Why the U.S. Navy cannot simply eliminate the threat
The United States maintains a carrier strike group and associated escorts in the region, along with Cyclone-class coastal patrol ships and Mark VI patrol boats better suited to close-quarters work. But the math does not favor the defender. The strait handles roughly 20 percent of the world’s seaborne oil trade, with dozens of large vessels in transit at any given time. Protecting all of them simultaneously against hit-and-run raids launched from multiple directions is a coverage problem, not a firepower problem.

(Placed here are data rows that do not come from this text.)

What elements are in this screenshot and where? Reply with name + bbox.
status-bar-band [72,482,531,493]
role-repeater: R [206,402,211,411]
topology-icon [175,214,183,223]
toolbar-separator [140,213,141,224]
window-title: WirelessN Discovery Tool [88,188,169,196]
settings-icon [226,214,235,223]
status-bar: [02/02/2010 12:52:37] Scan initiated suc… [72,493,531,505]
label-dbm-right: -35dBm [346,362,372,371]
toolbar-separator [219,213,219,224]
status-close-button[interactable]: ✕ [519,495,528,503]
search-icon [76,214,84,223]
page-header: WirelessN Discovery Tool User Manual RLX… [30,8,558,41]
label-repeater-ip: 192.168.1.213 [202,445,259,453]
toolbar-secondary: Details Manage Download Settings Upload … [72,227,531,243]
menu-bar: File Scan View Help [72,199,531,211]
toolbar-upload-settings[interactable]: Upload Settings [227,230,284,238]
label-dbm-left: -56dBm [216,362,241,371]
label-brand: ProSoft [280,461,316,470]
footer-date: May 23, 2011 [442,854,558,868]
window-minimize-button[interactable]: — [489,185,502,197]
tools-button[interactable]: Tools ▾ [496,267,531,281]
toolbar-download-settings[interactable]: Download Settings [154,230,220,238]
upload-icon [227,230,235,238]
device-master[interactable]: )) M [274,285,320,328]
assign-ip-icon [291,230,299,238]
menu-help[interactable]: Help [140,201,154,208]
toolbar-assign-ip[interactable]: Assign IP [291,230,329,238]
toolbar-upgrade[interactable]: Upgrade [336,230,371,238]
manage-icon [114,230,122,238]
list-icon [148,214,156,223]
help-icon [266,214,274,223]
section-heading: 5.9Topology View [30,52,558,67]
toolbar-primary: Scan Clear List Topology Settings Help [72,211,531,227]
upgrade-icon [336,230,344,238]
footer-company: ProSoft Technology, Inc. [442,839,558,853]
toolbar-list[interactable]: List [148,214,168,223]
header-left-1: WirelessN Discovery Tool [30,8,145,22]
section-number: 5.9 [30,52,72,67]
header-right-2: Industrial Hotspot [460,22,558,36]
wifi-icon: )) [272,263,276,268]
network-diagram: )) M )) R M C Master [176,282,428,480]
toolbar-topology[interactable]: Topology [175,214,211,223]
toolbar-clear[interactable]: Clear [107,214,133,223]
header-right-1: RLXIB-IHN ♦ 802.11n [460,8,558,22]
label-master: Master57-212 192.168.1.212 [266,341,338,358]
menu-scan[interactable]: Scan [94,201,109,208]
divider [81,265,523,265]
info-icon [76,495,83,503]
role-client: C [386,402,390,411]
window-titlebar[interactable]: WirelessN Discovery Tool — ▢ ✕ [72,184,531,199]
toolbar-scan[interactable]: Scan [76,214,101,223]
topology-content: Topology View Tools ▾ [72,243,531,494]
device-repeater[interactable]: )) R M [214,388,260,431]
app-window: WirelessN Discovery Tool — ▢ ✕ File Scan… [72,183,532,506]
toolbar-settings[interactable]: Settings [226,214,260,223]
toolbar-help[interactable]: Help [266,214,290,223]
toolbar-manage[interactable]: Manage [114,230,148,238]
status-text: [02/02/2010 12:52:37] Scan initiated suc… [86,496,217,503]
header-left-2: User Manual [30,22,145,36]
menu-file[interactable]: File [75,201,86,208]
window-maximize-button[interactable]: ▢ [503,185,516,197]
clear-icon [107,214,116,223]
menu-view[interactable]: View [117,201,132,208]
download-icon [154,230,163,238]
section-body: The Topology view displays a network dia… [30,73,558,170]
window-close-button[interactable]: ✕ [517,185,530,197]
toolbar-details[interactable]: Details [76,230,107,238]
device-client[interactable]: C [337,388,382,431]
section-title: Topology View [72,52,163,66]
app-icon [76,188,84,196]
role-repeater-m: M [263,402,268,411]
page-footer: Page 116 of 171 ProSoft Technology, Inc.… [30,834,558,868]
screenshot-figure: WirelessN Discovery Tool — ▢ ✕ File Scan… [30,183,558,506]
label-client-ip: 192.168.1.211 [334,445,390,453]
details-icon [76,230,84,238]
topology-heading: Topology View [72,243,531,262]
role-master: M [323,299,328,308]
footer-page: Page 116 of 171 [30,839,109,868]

Rules of engagement compound the difficulty. Sinking Iranian boats preemptively would constitute an act of war against a state that maintains it is exercising sovereignty over its territorial waters. Engaging boats after they attack requires rapid identification in a waterway where legitimate Iranian fishing vessels, coast guard cutters, and commercial traffic operate constantly. The IRGC Navy’s boats often carry no visible markings and can blend back into port traffic within minutes of a strike.
This is not a new dilemma. During the 1987-1988 Tanker War, the U.S. Navy conducted Operation Earnest Will to escort reflagged Kuwaiti tankers through the Persian Gulf. Even with dedicated convoy escorts, Iranian small boats and mines damaged multiple vessels, including the frigate USS Samuel B. Roberts. The current situation is arguably harder to manage because the IRGC’s fleet is larger, its boats are faster, and the addition of drones and unmanned surface vessels creates threats that did not exist 40 years ago.
What the institutional record shows
The IMO Council convened an emergency session on March 18 and 19, 2026, and formally condemned threats and attacks on shipping, calling for a safe-passage framework tied to UN Security Council Resolution 2817. The Council’s language invoked freedom of navigation principles and demanded protections for civilian seafarers. That framing matters: it signals that the international community views the small-boat campaign as a violation of longstanding maritime law, not a gray-zone nuisance that can be managed quietly.
The IMO Secretary-General, briefing foreign ministers, referenced fatalities and stranded seafarers but did not publish granular casualty figures broken down by incident and nationality. Crew testimonies, which would provide the clearest picture of what these attacks look like from the bridge of a tanker, have not appeared in any official record reviewed for this article. The people absorbing the most risk in this crisis, the largely migrant crews who sail these ships, remain almost invisible in the public record.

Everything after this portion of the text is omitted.